Social Security Administration's Problems With Field Office Space
May 20, 1980
The Social Security Administration (SSA) administers programs which provide benefits to the Nation's aged, blind, and disabled and their dependents and survivors. To serve them, SSA established a network of about 1,300 field offices. The field office operation is vital to the successful administration of SSA programs. In order to obtain and maintain the office space required for its field operation, SSA depends not only on the efforts of its own people, but on personnel in the General Services Administration (GSA) and the Department of Health and Human Services. Over the past 4 years, SSA concern regarding field office space has been expressed at appropriation hearings before Congress. Many of the SSA field offices do not meet the expected condition or standards. Some need to be expanded, relocated, or a new office established because they are overcrowded or have poor office conditions.

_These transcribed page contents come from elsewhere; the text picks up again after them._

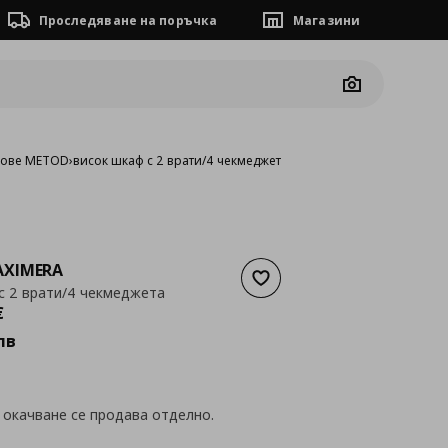
Проследяване на поръчка
Магазини
Camera
фове METOD
›
висок шкаф с 2 врати/4 чекмеджета
XIMERA
Добави към списъка с люб
с 2 врати/4 чекмеджета
а
456,56 €
€
лв
 окачване се продава отделно.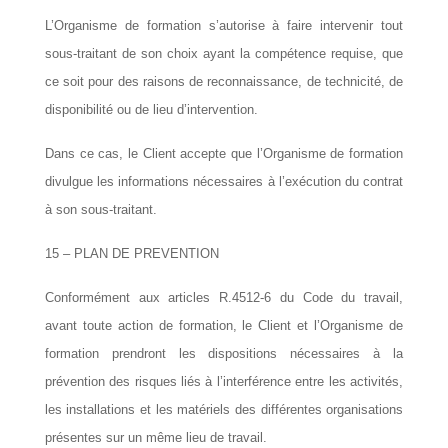
L’Organisme de formation s’autorise à faire intervenir tout
sous-traitant de son choix ayant la compétence requise, que
ce soit pour des raisons de reconnaissance, de technicité, de
disponibilité ou de lieu d’intervention.
Dans ce cas, le Client accepte que l’Organisme de formation
divulgue les informations nécessaires à l’exécution du contrat
à son sous-traitant.
15 – PLAN DE PREVENTION
Conformément aux articles R.4512-6 du Code du travail,
avant toute action de formation, le Client et l’Organisme de
formation prendront les dispositions nécessaires à la
prévention des risques liés à l’interférence entre les activités,
les installations et les matériels des différentes organisations
présentes sur un même lieu de travail.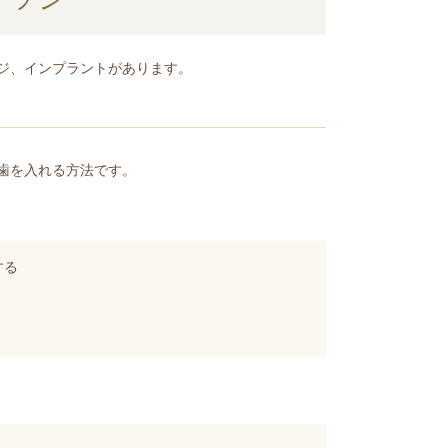
ジ、インプラントがあります。
歯を入れる方法です。
する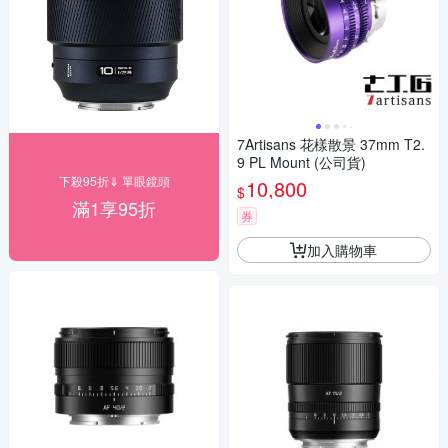
7Artisans 花樣散景 37mm T2.
9 PL Mount (公司貨)
下殺95折⇓ 單眼鏡頭
10,800
$
滿1享95折
券
加入購物車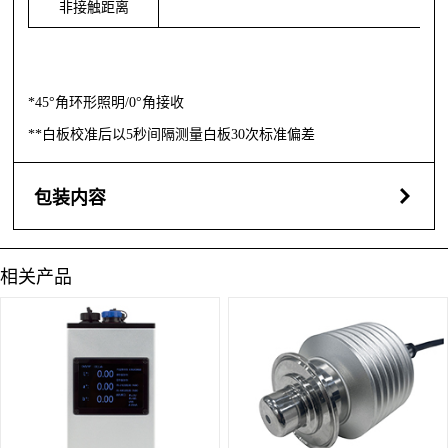
非接触距离
*45°角环形照明/0°角接收
**白板校准后以5秒间隔测量白板30次标准偏差
包装内容
相关产品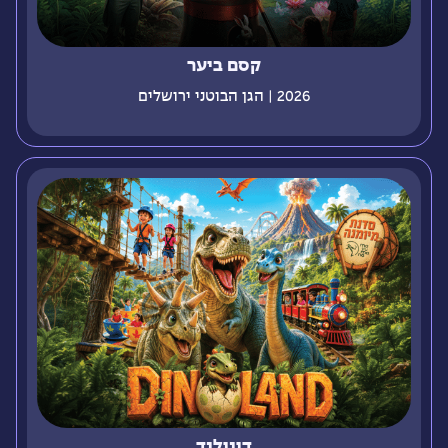
קסם ביער
2026 | הגן הבוטני ירושלים
דינולנד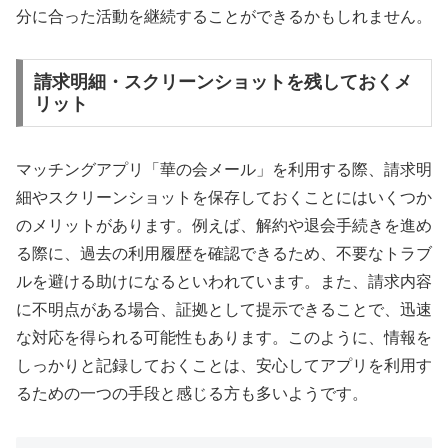
分に合った活動を継続することができるかもしれません。
請求明細・スクリーンショットを残しておくメ
リット
マッチングアプリ「華の会メール」を利用する際、請求明
細やスクリーンショットを保存しておくことにはいくつか
のメリットがあります。例えば、解約や退会手続きを進め
る際に、過去の利用履歴を確認できるため、不要なトラブ
ルを避ける助けになるといわれています。また、請求内容
に不明点がある場合、証拠として提示できることで、迅速
な対応を得られる可能性もあります。このように、情報を
しっかりと記録しておくことは、安心してアプリを利用す
るための一つの手段と感じる方も多いようです。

Public waiting areas are too small, and in most of the offices visited, a dignified professional environment is eroded by noise from office equipment, by the close proximity of other interviews, or by distractions from people moving about. Some conditions present safety hazards. GSA personnel indicated that inadequate funding and staffing and leasing moratoriums are factors which have limited their ability to satisfy Federal agencies' needs for office space. SSA has requested limited leasing authority which is presently under the jurisdiction of the GSA. If delegation is to be considered, it should be viewed on the basis of whether it will be the most efficient and economical way of dealing with SSA long-term needs, rather than on the basis of quickly overcoming the existing backlog problem.